Dr. Bruce Sullenger will describe how properties of nucleic acids can be employed to generate RNA aptamers that function as rapidly reversible inhibitors of coagulation factors and platelet proteins. He will discuss combinatorial chemistry methods that have been employed to generate nucleic acid ligands that can act as specific inhibitors of many proteins involved in hemostasis and thrombosis. The mechanism(s) of such inhibition will be addressed as well as how this understanding is guiding the development of the next generation of such inhibitors. Finally, Dr. Sullenger will present preclinical and clinical studies evaluating such therapeutics and their reversal agents.

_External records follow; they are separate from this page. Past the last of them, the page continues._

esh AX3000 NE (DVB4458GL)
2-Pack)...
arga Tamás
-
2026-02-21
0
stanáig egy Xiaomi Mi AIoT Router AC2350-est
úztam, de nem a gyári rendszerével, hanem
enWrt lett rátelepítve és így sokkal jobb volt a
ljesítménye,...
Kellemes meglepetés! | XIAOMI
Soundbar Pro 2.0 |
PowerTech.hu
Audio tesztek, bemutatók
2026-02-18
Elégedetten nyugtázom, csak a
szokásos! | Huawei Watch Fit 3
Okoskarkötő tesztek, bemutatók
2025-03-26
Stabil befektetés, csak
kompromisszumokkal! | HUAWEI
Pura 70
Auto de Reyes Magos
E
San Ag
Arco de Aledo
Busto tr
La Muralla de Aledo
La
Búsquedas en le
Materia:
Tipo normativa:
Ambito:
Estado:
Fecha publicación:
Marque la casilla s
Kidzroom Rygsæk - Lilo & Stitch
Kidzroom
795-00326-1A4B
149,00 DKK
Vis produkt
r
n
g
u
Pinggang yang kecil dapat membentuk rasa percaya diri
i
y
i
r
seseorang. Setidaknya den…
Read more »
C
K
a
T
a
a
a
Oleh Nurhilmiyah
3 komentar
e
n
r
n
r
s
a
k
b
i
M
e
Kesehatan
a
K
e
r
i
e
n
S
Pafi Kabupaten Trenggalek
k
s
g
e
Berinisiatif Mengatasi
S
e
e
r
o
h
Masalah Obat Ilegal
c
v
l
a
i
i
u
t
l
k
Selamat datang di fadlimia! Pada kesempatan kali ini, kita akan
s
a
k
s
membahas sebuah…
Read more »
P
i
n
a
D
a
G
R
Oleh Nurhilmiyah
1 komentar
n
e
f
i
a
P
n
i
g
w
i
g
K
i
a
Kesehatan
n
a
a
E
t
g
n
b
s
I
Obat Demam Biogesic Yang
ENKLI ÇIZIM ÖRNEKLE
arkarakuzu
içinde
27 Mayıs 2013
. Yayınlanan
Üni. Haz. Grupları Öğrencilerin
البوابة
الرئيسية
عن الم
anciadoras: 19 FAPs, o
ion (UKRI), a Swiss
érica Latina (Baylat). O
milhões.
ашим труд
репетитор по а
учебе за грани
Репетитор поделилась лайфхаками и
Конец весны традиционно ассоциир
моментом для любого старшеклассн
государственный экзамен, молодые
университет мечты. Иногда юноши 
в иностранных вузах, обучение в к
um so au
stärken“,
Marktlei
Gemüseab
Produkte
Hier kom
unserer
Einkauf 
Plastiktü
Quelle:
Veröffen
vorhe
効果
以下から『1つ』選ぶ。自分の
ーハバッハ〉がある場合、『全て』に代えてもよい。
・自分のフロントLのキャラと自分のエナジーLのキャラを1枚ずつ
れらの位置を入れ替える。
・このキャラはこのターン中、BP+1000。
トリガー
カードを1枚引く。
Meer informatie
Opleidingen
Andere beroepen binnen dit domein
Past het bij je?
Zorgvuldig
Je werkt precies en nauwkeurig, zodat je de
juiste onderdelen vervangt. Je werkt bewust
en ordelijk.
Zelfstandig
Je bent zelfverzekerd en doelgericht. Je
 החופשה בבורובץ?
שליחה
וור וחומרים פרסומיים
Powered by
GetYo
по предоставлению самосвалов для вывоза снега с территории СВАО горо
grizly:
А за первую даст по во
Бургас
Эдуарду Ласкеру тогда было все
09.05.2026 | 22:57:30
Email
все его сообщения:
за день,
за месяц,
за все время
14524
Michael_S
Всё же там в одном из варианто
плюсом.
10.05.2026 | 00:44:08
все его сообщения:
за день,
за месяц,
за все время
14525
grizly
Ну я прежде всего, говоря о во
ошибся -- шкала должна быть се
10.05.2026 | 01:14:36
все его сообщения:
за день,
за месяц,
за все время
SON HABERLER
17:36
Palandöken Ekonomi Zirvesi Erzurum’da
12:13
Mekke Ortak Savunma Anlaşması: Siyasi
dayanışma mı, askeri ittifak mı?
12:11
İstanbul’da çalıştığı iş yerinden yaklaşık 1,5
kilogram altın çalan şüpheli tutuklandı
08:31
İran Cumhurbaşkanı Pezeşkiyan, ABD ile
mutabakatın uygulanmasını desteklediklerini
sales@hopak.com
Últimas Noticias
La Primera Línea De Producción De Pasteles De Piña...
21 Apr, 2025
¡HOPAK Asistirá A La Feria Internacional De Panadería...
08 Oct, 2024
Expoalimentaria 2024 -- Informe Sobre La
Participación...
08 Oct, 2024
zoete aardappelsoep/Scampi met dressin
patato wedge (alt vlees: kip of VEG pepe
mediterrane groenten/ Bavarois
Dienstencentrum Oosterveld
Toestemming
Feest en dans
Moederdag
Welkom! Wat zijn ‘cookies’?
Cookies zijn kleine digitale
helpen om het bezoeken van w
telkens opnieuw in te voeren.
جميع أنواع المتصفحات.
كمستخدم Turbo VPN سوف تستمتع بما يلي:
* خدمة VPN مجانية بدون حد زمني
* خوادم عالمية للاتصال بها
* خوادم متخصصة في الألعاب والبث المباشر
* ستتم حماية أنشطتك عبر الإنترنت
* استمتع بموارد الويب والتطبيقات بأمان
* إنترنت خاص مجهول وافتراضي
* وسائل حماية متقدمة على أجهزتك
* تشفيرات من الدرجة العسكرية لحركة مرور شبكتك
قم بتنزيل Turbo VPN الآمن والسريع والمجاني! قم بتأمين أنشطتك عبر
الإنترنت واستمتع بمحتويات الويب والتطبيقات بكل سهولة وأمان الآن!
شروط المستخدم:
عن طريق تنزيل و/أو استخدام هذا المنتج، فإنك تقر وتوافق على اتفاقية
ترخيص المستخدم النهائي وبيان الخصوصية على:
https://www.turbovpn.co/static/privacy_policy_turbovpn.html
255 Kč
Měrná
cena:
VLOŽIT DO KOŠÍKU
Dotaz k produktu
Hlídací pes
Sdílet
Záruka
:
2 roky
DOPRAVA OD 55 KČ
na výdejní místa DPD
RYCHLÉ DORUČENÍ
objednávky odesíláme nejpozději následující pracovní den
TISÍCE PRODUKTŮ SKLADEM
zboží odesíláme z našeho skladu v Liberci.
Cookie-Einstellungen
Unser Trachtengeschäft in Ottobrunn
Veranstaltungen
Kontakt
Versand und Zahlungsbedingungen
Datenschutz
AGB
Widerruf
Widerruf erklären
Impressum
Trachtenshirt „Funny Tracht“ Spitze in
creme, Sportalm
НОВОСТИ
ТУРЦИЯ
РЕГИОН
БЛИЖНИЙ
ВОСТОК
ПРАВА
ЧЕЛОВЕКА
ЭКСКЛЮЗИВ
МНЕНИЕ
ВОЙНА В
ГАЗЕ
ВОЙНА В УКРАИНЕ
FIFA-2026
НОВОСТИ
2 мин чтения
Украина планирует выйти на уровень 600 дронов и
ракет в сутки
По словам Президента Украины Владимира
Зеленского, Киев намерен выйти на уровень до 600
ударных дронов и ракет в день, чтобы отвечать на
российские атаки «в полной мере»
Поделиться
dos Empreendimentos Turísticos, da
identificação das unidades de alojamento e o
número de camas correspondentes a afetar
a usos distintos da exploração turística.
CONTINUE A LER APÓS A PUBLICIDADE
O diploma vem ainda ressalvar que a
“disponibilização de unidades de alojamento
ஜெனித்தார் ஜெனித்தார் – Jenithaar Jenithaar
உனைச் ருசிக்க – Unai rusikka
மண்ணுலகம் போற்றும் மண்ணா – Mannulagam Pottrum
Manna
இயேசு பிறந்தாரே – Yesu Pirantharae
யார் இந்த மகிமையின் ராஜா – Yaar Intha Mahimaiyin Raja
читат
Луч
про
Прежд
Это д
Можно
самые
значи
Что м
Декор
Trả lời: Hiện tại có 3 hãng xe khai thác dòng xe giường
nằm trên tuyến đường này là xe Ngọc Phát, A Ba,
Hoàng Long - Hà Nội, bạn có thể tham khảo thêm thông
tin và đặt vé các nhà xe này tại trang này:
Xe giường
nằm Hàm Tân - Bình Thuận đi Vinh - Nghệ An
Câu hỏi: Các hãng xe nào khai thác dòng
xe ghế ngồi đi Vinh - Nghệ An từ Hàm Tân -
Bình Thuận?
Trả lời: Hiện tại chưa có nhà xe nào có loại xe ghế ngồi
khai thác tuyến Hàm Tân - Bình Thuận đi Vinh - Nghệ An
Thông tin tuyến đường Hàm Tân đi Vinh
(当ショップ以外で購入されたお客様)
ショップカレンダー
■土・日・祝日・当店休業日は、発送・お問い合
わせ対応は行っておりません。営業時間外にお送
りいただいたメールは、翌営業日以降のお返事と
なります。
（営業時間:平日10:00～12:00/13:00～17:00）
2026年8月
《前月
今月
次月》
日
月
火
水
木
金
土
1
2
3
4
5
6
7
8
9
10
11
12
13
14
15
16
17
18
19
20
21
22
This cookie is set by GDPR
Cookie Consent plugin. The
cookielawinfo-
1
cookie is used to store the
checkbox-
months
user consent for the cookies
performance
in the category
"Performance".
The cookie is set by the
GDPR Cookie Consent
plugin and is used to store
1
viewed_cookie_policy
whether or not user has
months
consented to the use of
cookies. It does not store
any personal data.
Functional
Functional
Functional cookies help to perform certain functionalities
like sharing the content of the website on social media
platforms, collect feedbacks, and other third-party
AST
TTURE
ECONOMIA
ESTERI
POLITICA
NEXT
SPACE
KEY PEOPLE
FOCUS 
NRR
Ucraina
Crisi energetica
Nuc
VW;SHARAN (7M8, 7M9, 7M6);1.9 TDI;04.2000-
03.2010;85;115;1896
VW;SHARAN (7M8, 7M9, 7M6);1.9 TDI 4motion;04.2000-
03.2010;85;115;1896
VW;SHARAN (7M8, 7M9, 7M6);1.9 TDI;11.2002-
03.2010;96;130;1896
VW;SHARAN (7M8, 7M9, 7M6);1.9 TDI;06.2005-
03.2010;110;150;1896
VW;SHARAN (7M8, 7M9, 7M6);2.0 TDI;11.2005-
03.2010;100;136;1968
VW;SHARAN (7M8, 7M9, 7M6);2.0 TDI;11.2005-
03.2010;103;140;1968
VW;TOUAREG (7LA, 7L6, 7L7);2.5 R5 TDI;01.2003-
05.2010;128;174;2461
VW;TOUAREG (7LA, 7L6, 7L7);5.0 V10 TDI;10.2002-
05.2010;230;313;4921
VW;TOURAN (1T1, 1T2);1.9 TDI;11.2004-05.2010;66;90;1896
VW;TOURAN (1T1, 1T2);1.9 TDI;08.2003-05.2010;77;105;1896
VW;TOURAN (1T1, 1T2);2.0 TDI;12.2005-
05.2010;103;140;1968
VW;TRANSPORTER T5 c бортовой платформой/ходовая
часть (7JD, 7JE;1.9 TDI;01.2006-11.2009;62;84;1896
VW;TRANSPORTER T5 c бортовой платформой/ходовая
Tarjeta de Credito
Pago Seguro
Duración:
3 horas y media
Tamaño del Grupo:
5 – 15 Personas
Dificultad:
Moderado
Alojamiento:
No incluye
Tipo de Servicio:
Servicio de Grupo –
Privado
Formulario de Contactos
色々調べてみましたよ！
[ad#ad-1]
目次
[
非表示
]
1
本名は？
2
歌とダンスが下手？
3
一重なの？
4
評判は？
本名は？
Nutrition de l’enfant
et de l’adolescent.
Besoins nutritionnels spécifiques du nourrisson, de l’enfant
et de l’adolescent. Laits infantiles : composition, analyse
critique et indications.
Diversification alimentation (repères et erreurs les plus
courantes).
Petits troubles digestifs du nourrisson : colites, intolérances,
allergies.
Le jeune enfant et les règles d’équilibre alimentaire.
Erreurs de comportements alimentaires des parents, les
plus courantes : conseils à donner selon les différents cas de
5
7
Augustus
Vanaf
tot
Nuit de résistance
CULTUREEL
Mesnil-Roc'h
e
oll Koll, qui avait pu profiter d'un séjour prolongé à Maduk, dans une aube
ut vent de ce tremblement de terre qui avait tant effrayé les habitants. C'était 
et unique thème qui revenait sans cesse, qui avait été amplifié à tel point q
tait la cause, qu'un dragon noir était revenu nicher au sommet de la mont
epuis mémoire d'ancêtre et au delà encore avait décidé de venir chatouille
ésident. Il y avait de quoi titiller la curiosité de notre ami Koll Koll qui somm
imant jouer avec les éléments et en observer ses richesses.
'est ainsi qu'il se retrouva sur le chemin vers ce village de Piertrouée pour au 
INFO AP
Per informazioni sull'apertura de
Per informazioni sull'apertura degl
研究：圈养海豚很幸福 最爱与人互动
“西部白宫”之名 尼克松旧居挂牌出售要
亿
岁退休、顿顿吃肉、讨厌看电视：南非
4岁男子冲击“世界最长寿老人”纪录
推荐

Dr. Peter Lenting will discuss how the proteases that act in the coagulation cascade differ in catalytic capacity and how they frequently need cofactors to achieve physiologically relevant function. He will focus on factor IXa and the increased bleeding associated with the functional absence of its cofactor factor VIIIa. Whereas cofactor deficiency can be corrected via replacement therapy, the use of purified cofactor concentrates is associated with several limitations. Some of these limitations have been resolved by the development of alternate molecules with cofactor-like activities. Dr. Lenting will also discuss the similarities and dissimilarities between the original cofactor and cofactor-mimetics.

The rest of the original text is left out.